Give the number of lines in these entries that contain "años", and nothing more.

Dataset records:
________________________________________

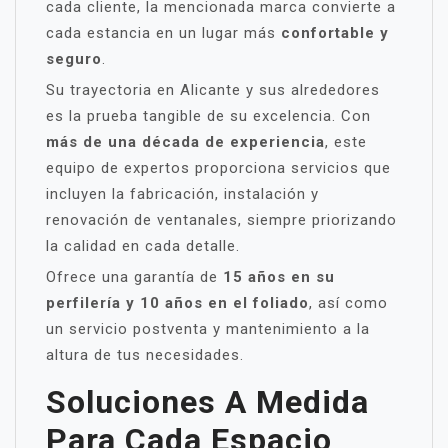
cada cliente, la mencionada marca convierte a
cada estancia en un lugar más
confortable y
seguro
.
Su trayectoria en Alicante y sus alrededores
es la prueba tangible de su excelencia. Con
más de una década de experiencia
, este
equipo de expertos proporciona servicios que
incluyen la fabricación, instalación y
renovación de ventanales, siempre priorizando
la calidad en cada detalle.
Ofrece una garantía de
15 años en su
perfilería y 10 años en el foliado
, así como
un servicio postventa y mantenimiento a la
altura de tus necesidades.
Soluciones A Medida
Para Cada Espacio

________________________________________

[Answer to this exercise] 2